Twitter in disasters - survival of the fittest information?

One of the commonest concerns I hear from the emergency management community about the use of social media such as Twitter in disasters (and citizen involvement in general) is one of trust: specifically, the risk of misinformation and rumors spreading virally and thus causing all kinds of untold complications. Officials usually carefully curate information that is given to the public through well organized channels (e.g. a Public Information Officer at the scene). Conversely anyone can post anything on Twitter.

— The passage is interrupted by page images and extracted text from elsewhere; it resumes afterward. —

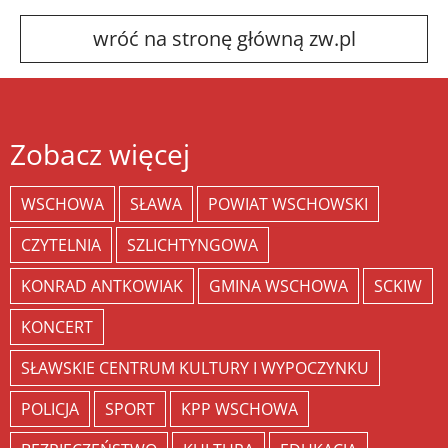
wróć na stronę główną zw.pl
Zobacz więcej
WSCHOWA
SŁAWA
POWIAT WSCHOWSKI
CZYTELNIA
SZLICHTYNGOWA
KONRAD ANTKOWIAK
GMINA WSCHOWA
SCKIW
KONCERT
SŁAWSKIE CENTRUM KULTURY I WYPOCZYNKU
POLICJA
SPORT
KPP WSCHOWA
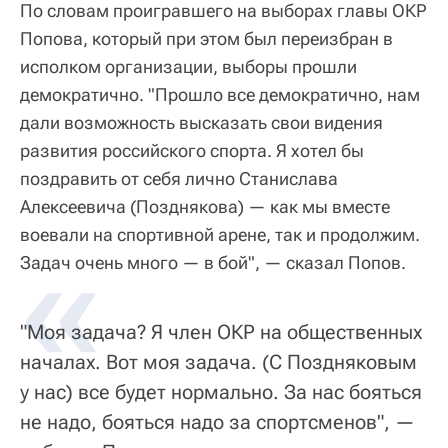
По словам проигравшего на выборах главы ОКР
Попова, который при этом был переизбран в
исполком организации, выборы прошли
демократично. "Прошло все демократично, нам
дали возможность высказать свои видения
развития российского спорта. Я хотел бы
поздравить от себя лично Станислава
Алексеевича (Позднякова) — как мы вместе
воевали на спортивной арене, так и продолжим.
Задач очень много — в бой", — сказал Попов.
"Моя задача? Я член ОКР на общественных
началах. Вот моя задача. (С Поздняковым
у нас) все будет нормально. За нас бояться
не надо, бояться надо за спортсменов", —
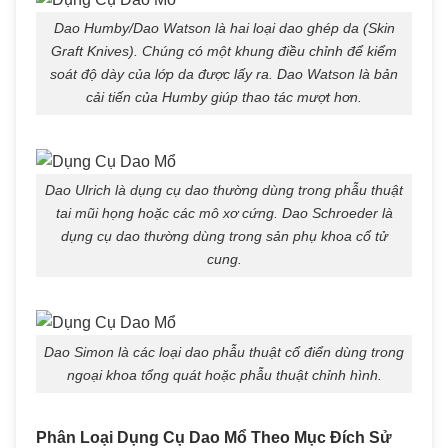
Dao Humby/Dao Watson là hai loại dao ghép da (Skin
Graft Knives). Chúng có một khung điều chỉnh để kiểm
soát độ dày của lớp da được lấy ra. Dao Watson là bản
cải tiến của Humby giúp thao tác mượt hơn.
Dao Ulrich là dụng cụ dao thường dùng trong phẫu thuật
tai mũi họng hoặc các mô xơ cứng. Dao Schroeder là
dụng cụ dao thường dùng trong sản phụ khoa cổ tử
cung.
Dao Simon là các loại dao phẫu thuật cổ điển dùng trong
ngoại khoa tổng quát hoặc phẫu thuật chỉnh hình.
Phân Loại Dụng Cụ Dao Mổ Theo Mục Đích Sử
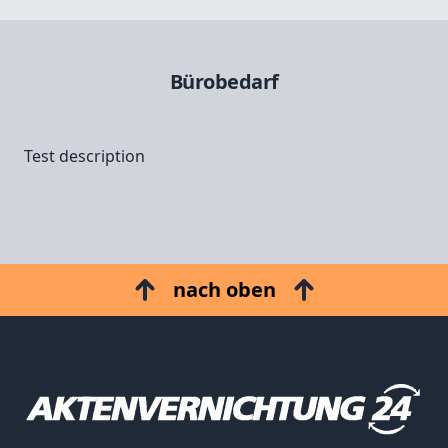
Bürobedarf
Test description
nach oben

In a recent post I talked about the effectiveness of Twitter and other social media resources in the Boulder wildfire (and list other articles that discuss this too). One of the most striking things for me was the accuracy of most of the information in these sources. Sure there was misinformation (such as suggestions the fire had spread to locations it hadn't for instance, and miscalculations about the size of the fire) but this seemed to be quickly be corrected by other posts. Further, when official information was made available (such as on InciWeb), this spread quite virally around with Twitter. So probably many more people saw the official, curated information thanks to Twitter. So here are my questions: in disasters, does social media tend to be self-curating, with "survival of the fittest" information (i.e. misinformation gets overwhelmed by good information)? Does this reliably happen, and could it go horribly wrong (e.g. a viral false rumor causing panic)? And how might we analyze trends on Twitter to differentiate between these two?


  1. Just my $0.02, typically Twitter and similar mechanisms are self policed. If information is found to be incorrect, the "incorrect" poster usually simply desists and lets the new information spread. There are times that determined people (with an agenda that doesn't align with public safety) become involved, frequently sparking what we used to call a flame war. Much like modern "Main Stream Media", the information flow becomes biased, but it's frequently evident to experienced people what's going on, and can be sorted back out.

    This is probably one of the better arguments for first repsonders and emergency personnel to become familiar with the new social media.

  2. I am a volunteer with an online disaster response group (@HumanityRoad) and we only post verified info from reliable sources. Boulder is very ahead of the times in social media use for emergency situations thanks to both their emergency responders and to the wonderful group @epiccolorado. My experience is that misinformation is quckly addessed by those who are conscientious in these situations.